Tugu Yogyakarta atau Tugu Jogja, juga dikenal sebagai Tugu Pal Putih atau Tugu Golong Gilig, merupakan monumen bersejarah dan merupakan simbolik Kota Jogja.
Monumen ini telah berusia 3 abad, yang terletak persis di tengah perempatan Jalan Pangeran Mangkubumi, Jalan Jendral Soedirman, Jalan A.M Sangaji, dan Jalan Diponegoro.
(Foto: Instagram/@ieu_iyant)
Sri Sultan Hamengku Buwono I, adalah sosok yang mendirikan tugu ini pada tahun 1755, sekaligus tokoh yang mendirikan Keraton Yogyakarta.
Mengutip laman Jogja Aja, bangunan tersebut memiliki makna simbolis yang mengandung nilai semangat persatuan rakyat dan penguasa untuk melawan penjajah, serta bersifat magis karena menghubungkan Laut Selatan, Keraton Yogyakarta, dan Gunung Merapi.

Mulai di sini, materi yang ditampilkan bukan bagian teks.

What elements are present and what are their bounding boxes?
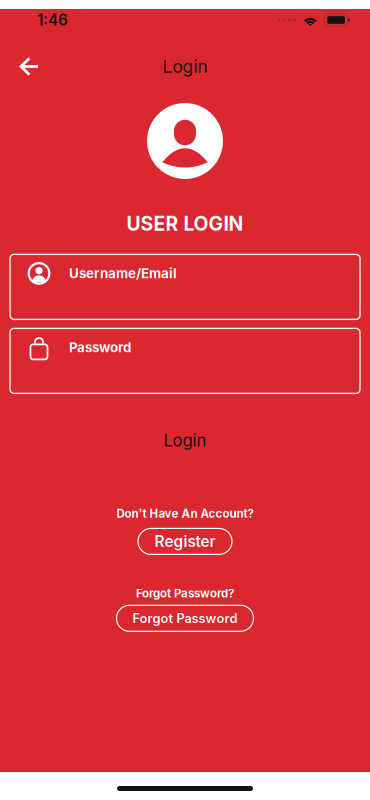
- staticText: Forgot Password?: [136, 586, 234, 600]
- staticText: Forgot Password: [132, 611, 238, 626]
- staticText: Login: [162, 56, 208, 77]
- staticText: 1:46: [37, 11, 68, 29]
- staticText: Login: [164, 430, 206, 451]
- staticText: Password: [69, 339, 131, 355]
- button[interactable]: Login: [0, 419, 370, 462]
- button[interactable]: Back: [0, 45, 52, 88]
- staticText: USER LOGIN: [126, 212, 244, 235]
- staticText: Register: [154, 532, 216, 551]
- button[interactable]: Password: [10, 328, 360, 393]
- button[interactable]: Username/Email: [10, 254, 360, 319]
- staticText: Username/Email: [69, 265, 177, 281]
- button[interactable]: Register: [138, 528, 232, 554]
- staticText: Don't Have An Account?: [116, 507, 254, 520]
- button[interactable]: Forgot Password: [116, 605, 254, 631]
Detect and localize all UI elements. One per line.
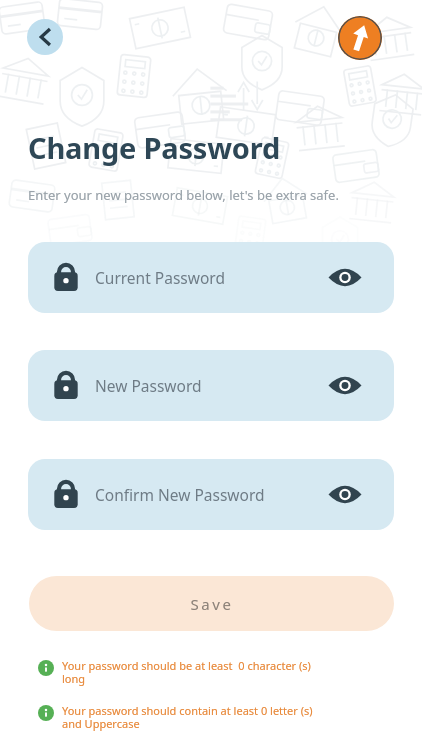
staticText: Confirm New Password	[95, 484, 265, 505]
button[interactable]: New Password	[28, 350, 394, 421]
staticText: Change Password	[28, 128, 281, 167]
button[interactable]: Send	[338, 16, 382, 60]
button[interactable]: Current Password	[28, 242, 394, 313]
staticText: Your password should be at least 0 chara…	[62, 658, 311, 686]
staticText: Enter your new password below, let's be …	[28, 186, 339, 204]
button[interactable]: Confirm New Password	[28, 459, 394, 530]
button[interactable]: Back	[27, 19, 63, 55]
staticText: Save	[190, 594, 234, 614]
staticText: Your password should contain at least 0 …	[62, 703, 313, 731]
staticText: New Password	[95, 375, 202, 396]
button[interactable]: Save	[29, 576, 394, 631]
staticText: Current Password	[95, 267, 225, 288]
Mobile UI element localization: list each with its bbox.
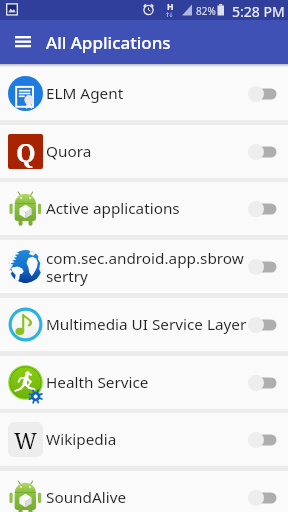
staticText: com.sec.android.app.sbrowsertry xyxy=(46,248,247,286)
button[interactable]: com.sec.android.app.sbrowsertry xyxy=(0,240,288,293)
button[interactable]: Q xyxy=(0,125,288,178)
button[interactable]: Navigation menu xyxy=(0,20,46,64)
staticText: 5:28 PM xyxy=(232,2,285,21)
staticText: H xyxy=(167,1,174,13)
button[interactable]: Toggle application xyxy=(248,430,277,450)
button[interactable]: Toggle application xyxy=(248,488,277,508)
staticText: 82% xyxy=(196,4,216,18)
button[interactable]: Toggle application xyxy=(248,315,277,335)
button[interactable]: Toggle application xyxy=(248,142,277,162)
button[interactable]: Toggle application xyxy=(248,199,277,219)
staticText: Multimedia UI Service Layer xyxy=(46,314,247,335)
button[interactable]: Toggle application xyxy=(248,257,277,277)
staticText: Q xyxy=(16,135,36,169)
staticText: All Applications xyxy=(46,31,171,54)
staticText: Health Service xyxy=(46,372,149,393)
staticText: Wikipedia xyxy=(46,429,117,450)
button[interactable]: Multimedia UI Service Layer xyxy=(0,298,288,351)
button[interactable]: ELM Agent xyxy=(0,67,288,120)
button[interactable]: Toggle application xyxy=(248,84,277,104)
button[interactable]: Active applications xyxy=(0,182,288,235)
staticText: ELM Agent xyxy=(46,83,124,104)
button[interactable]: Toggle application xyxy=(248,373,277,393)
button[interactable]: W xyxy=(0,413,288,466)
button[interactable]: Health Service xyxy=(0,356,288,409)
staticText: W xyxy=(14,425,38,455)
staticText: SoundAlive xyxy=(46,487,127,508)
staticText: Active applications xyxy=(46,198,180,219)
button[interactable]: SoundAlive xyxy=(0,471,288,512)
staticText: Quora xyxy=(46,141,92,162)
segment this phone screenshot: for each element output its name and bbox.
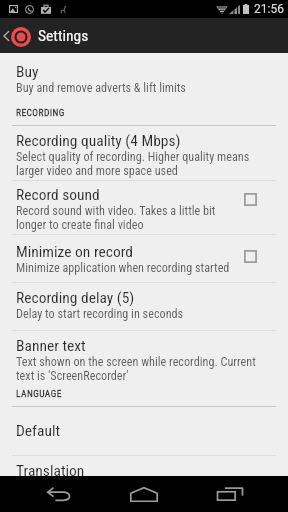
staticText: Recording quality (4 Mbps) [16, 132, 181, 150]
button[interactable]: Banner text [0, 331, 288, 383]
staticText: Minimize application when recording star… [16, 261, 230, 275]
button[interactable]: Recent apps [205, 476, 255, 512]
staticText: Select quality of recording. Higher qual… [16, 150, 264, 178]
button[interactable]: Navigate up [0, 18, 288, 53]
staticText: Text shown on the screen while recording… [16, 355, 264, 383]
staticText: Recording delay (5) [16, 289, 135, 307]
button[interactable]: Minimize on record [0, 235, 288, 283]
staticText: LANGUAGE [16, 388, 62, 399]
staticText: Buy and remove adverts & lift limits [16, 81, 186, 95]
button[interactable]: Record sound [0, 181, 288, 235]
staticText: 21:56 [254, 2, 284, 16]
button[interactable]: Buy [0, 53, 288, 101]
staticText: Record sound with video. Takes a little … [16, 204, 236, 232]
button[interactable]: Default [0, 407, 288, 456]
button[interactable]: Home [119, 476, 169, 512]
button[interactable]: Recording quality (4 Mbps) [0, 126, 288, 181]
staticText: Settings [38, 27, 89, 45]
staticText: RECORDING [16, 107, 65, 118]
staticText: Default [16, 422, 61, 440]
staticText: Translation [16, 462, 85, 476]
staticText: Banner text [16, 337, 86, 355]
staticText: Minimize on record [16, 243, 133, 261]
staticText: Record sound [16, 186, 100, 204]
button[interactable]: Recording delay (5) [0, 283, 288, 331]
staticText: Delay to start recording in seconds [16, 307, 184, 321]
button[interactable]: Translation [0, 456, 288, 476]
staticText: Buy [16, 63, 39, 81]
button[interactable]: Back [34, 476, 84, 512]
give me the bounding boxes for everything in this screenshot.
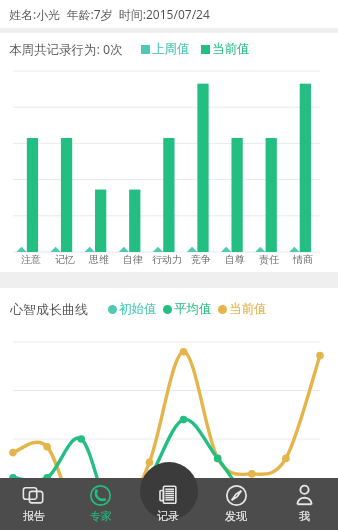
button[interactable]: 我 [270, 478, 338, 530]
staticText: 思维 [89, 253, 109, 266]
staticText: 本周共记录行为: 0次 [9, 41, 123, 58]
staticText: 记录 [157, 509, 179, 523]
staticText: 当前值 [212, 41, 250, 57]
button[interactable]: 报告 [0, 478, 67, 530]
staticText: 竞争 [191, 253, 211, 266]
button[interactable]: 发现 [202, 478, 270, 530]
staticText: 我 [299, 509, 310, 523]
staticText: 平均值 [174, 301, 212, 317]
staticText: 自尊 [225, 253, 245, 266]
staticText: 自律 [123, 253, 143, 266]
staticText: 情商 [293, 253, 313, 266]
staticText: 行动力 [152, 253, 182, 266]
staticText: 初始值 [119, 301, 157, 317]
staticText: 记忆 [55, 253, 75, 266]
staticText: 当前值 [229, 301, 267, 317]
staticText: 报告 [23, 509, 45, 523]
staticText: 注意 [21, 253, 41, 266]
staticText: 上周值 [152, 41, 190, 57]
button[interactable]: 专家 [67, 478, 134, 530]
button[interactable]: 记录 [134, 478, 202, 530]
staticText: 责任 [259, 253, 279, 266]
staticText: 专家 [90, 509, 112, 523]
staticText: 姓名:小光 年龄:7岁 时间:2015/07/24 [9, 6, 210, 22]
staticText: 发现 [225, 509, 247, 523]
staticText: 心智成长曲线 [10, 301, 88, 317]
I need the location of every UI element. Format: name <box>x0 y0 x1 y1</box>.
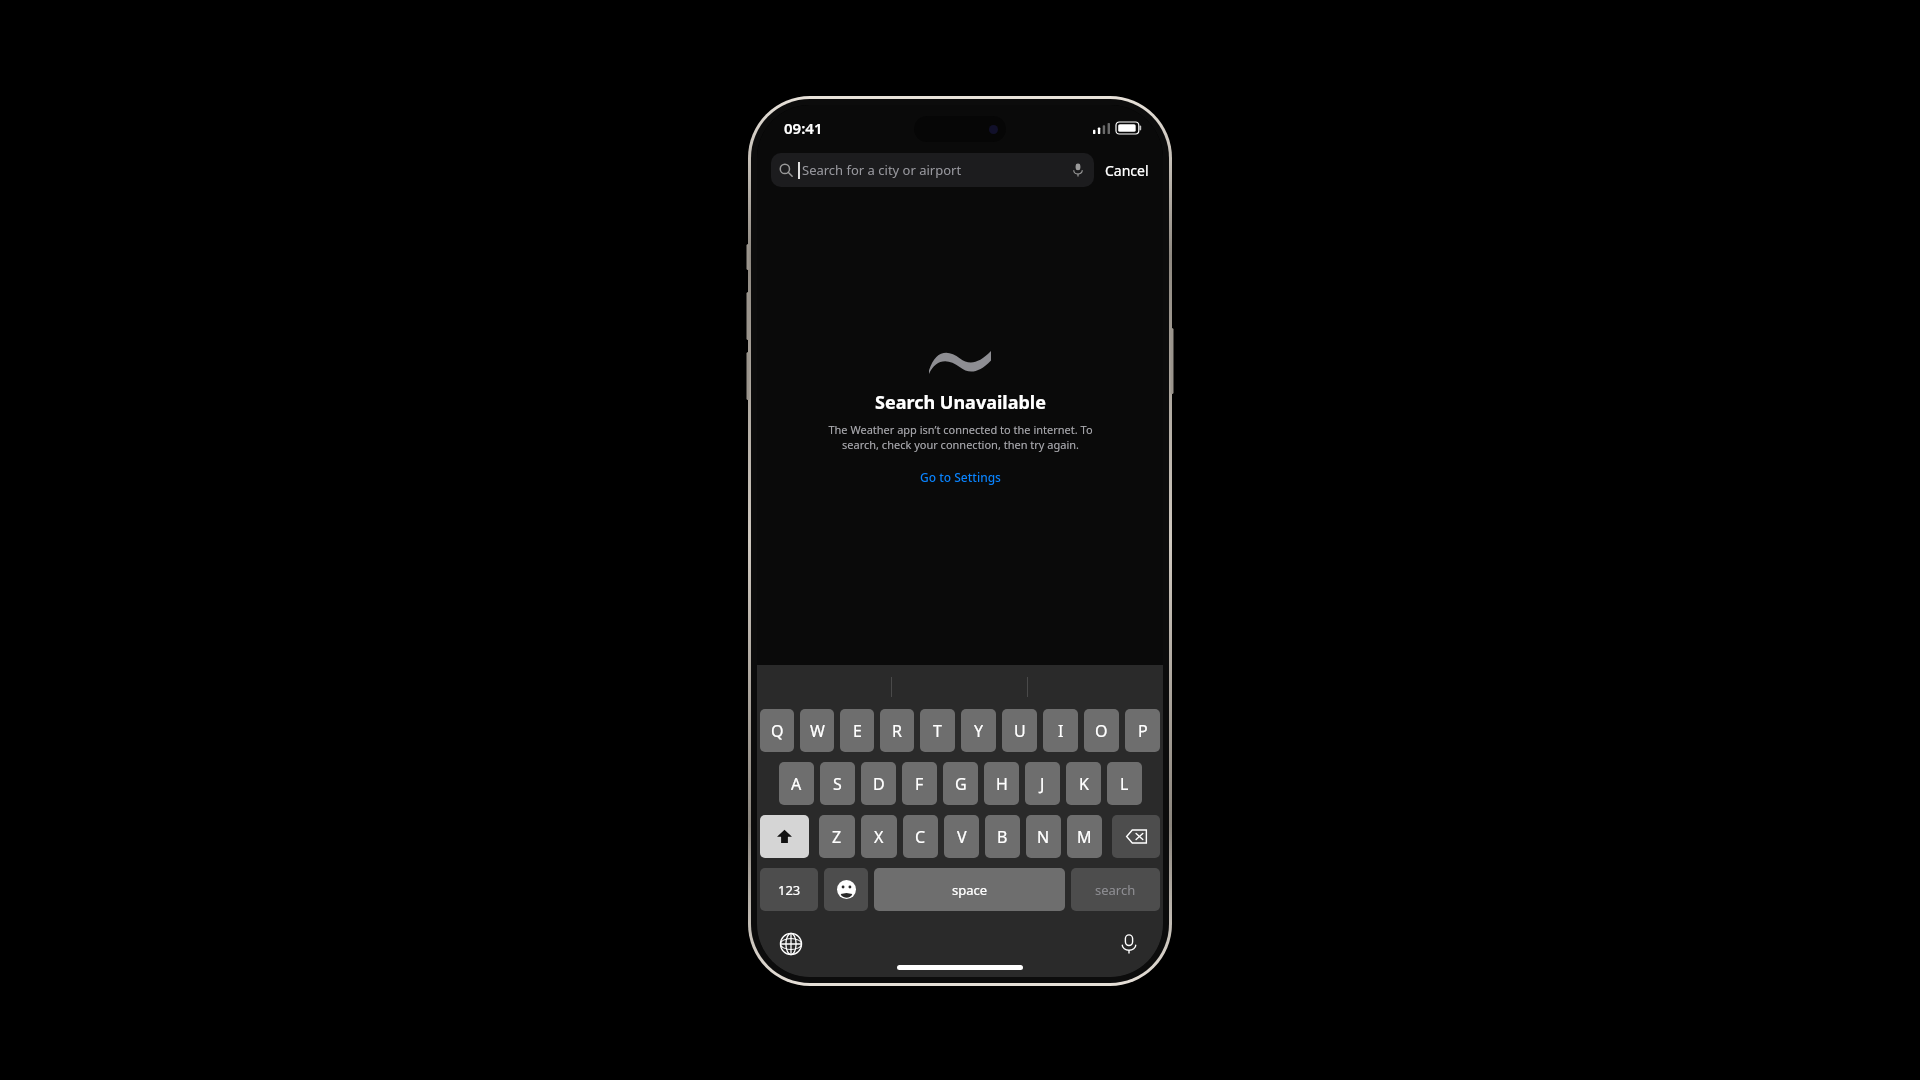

Tugu ini dijadikan sebagai batas utara Kota Jogja dan merupakan salah satu landmark yang menakjubkan, serta menjadi salah satu destinasi wisata populer di Yogyakarta.
Tugu ini memiliki bentuk gilig atau silinder dan pada bagian puncaknya berbentuk golong atau bulat, karena itulah disebut dengan istilah Tugu Golong-Gilig dan bermakna semangat persatuan.
Biasanya, tugu tersebut dijadikan sebagai gambaran arah, ketika Sri Sultan Hamengku Buwono I hendak melakukan meditasi yang menghadap puncak Gunung Merapi.
Dahulu, tinggi Tugu ini mencapai 25 meter. Namun, akibat gempa bumi dahsyat pada 10 Juni 1867, terjadilah perubahan yang signifikan, bahkan runtuh.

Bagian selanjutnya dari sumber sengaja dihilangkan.